* [YOUR TASK]:
Given the entries that follow, write out exactly the lines starting at the one containing "Kojenecké potřeby" and ending at the one containing "Můžete se ale podívat na ostatní kategorie.", both ends included, and only those.

* [PROVIDED RECORDS]:
================================

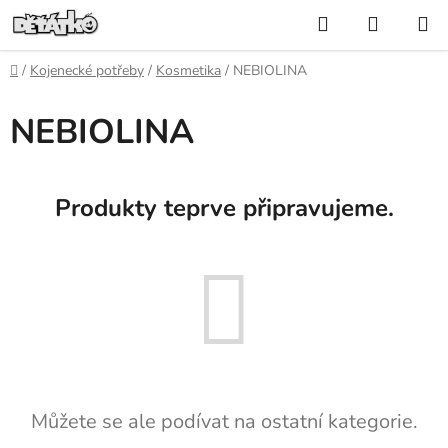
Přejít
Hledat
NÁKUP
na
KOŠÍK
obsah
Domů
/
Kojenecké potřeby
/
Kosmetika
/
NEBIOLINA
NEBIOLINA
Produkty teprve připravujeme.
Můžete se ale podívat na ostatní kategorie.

================================

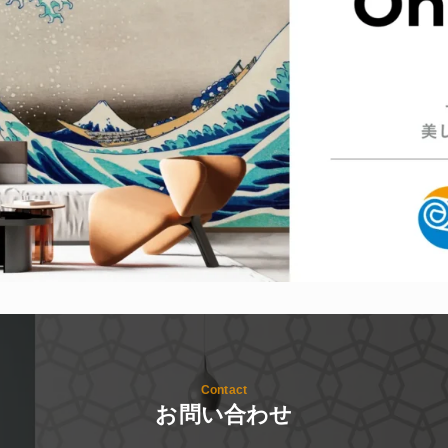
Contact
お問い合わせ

================================

* [TASK RESPONSE]:
Kojenecké potřeby
/
Kosmetika
/
NEBIOLINA
NEBIOLINA
Produkty teprve připravujeme.
Můžete se ale podívat na ostatní kategorie.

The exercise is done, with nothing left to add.